Alfie had the sausages fried and the beer cooling beside the draughty window of the cellar by the time his gang arrived home.

‘Eat first and talk afterwards,’ said Alfie. He knew by their faces that there was nothing much to report. He carefully poured the beer into the old pewter mugs while the sausages
kept warm on the stone slab beside the fire. Alfie always insisted that everyone drank beer. His mother had died from cholera and a doctor had told him that she had got it from the water in the
local pump. ‘Drink beer, lad,’ he had said to Alfie. ‘People who drink nothing but beer don’t get cholera.’

‘Haven’t got anything for you, Alfie,’ said Sarah, spearing a sausage from the pan and popping it into her mouth. ‘I got down to Trafalgar Square without anyone following
me, but when I reached the statue of King Charles there were two men there and they were sweeping around it and levering up a manhole cover. I thought they might be workers, but then I saw that one
had a pistol bulging in his back pocket so I took myself off.’

‘You did the right thing,’ said Alfie. ‘I’ll go down there later on myself. I’ll wait until it gets dark. By then they’ll either have found it or
they’ll have given up.’ He felt quite cheerful as he chewed on his sausages and handed Jack his beer. ‘Inspector Denham wants us to solve Jemmy’s murder,’ he said
casually to his cousin. ‘He thinks it might hold the key to the post office raid.’

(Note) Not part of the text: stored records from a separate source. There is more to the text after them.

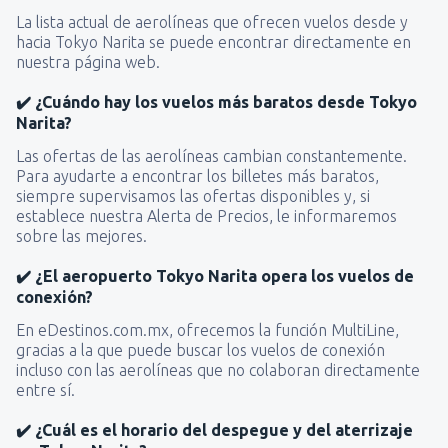
La lista actual de aerolíneas que ofrecen vuelos desde y
hacia Tokyo Narita se puede encontrar directamente en
nuestra página web.
✔️ ¿Cuándo hay los vuelos más baratos desde Tokyo
Narita?
Las ofertas de las aerolíneas cambian constantemente.
Para ayudarte a encontrar los billetes más baratos,
siempre supervisamos las ofertas disponibles y, si
establece nuestra Alerta de Precios, le informaremos
sobre las mejores.
✔️ ¿El aeropuerto Tokyo Narita opera los vuelos de
conexión?
En eDestinos.com.mx, ofrecemos la función MultiLine,
gracias a la que puede buscar los vuelos de conexión
incluso con las aerolíneas que no colaboran directamente
entre sí.
✔️ ¿Cuál es el horario del despegue y del aterrizaje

Jack’s face lit up. ‘That’s good,’ he said, gulping down his beer and shooting a sausage in to follow it down his throat. ‘Poor old Jemmy! If he has a funeral,
I’ll go to it.’

‘I won’t,’ said Alfie with a shudder. ‘Don’t like that burying ground. Jemmy’s not worth it.’

‘Mutsy liked him,’ Jack reminded him, tossing half a sausage over to where Mutsy lay dozing by the fire. Mutsy swallowed it down and sat up, his brown eyes bright behind the heavy
fringe of fur.

‘Now then, Mutsy, my boy, just you listen to the facts.’ Alfie popped another piece of sausage into the dog’s mouth and playfully held the shaggy locks on either side of
Mutsy’s face. He tried to imitate Inspector Denham’s dry voice. ‘Pay attention now, young man, and never mind about sausages.’

‘How many suspects?’ asked Sammy.

‘Well, that’s the problem,’ said Alfie. ‘You see, he probably had lots of enemies. Like, when we was talking about it last night, I thought of Bert the Tosher, because
Jack and me saw them have a terrible fight over a piece of gold.’

‘And then there’s Opium Sal,’ said Sarah. ‘You said he lodged free with her.’

‘He told Jack that, didn’t he, Jack?’ Alfie looked over at his cousin.

‘That’s right. I asked him did he have to pay much and he just laughed. He said that she didn’t have the nerve to ask him for a penny.’

‘She asks for her money from those coves that take her drugs,’ said Alfie. ‘If she didn’t ask Jemmy to pay for his lodging, she must have been scared of him for some
reason.’

‘And there’s the fellow that I heard quarrelling with Jemmy last night. And Jemmy threatened to murder him,’ said Jack.

‘Three suspects,’ said Sammy with satisfaction. ‘I like three. Not too many and not too few.’

‘It might just be two,’ put in Sarah, helping herself to another sausage. ‘Jemmy was a big man. Opium Sal is a little woman and she’s got the shakes as often as not. She
could never have struck him on the forehead so hard that she killed him. But she might have hired someone to murder him. That might be the man that Jack heard quarrelling with Jemmy.’

‘Might be,’ said Jack dubiously. ‘He didn’t sound like he was from around here.’

‘I like the idea of Opium Sal,’ said Alfie slowly. He was thinking hard. ‘You see, we need to find some sort of link between Jemmy and Flash Harry’s mob, or else a link
between him and some toff high up in the post office or one of them jewellers.’

‘I don’t think Jemmy would have anything to do with a toff,’ said Jack doubtfully. ‘He were a pretty rough sort of cove.’

‘What do you think, Mutsy?’ demanded Tom. ‘One bark for a toff and two barks for Flash Harry’s mob. Speak, Mutsy, speak!’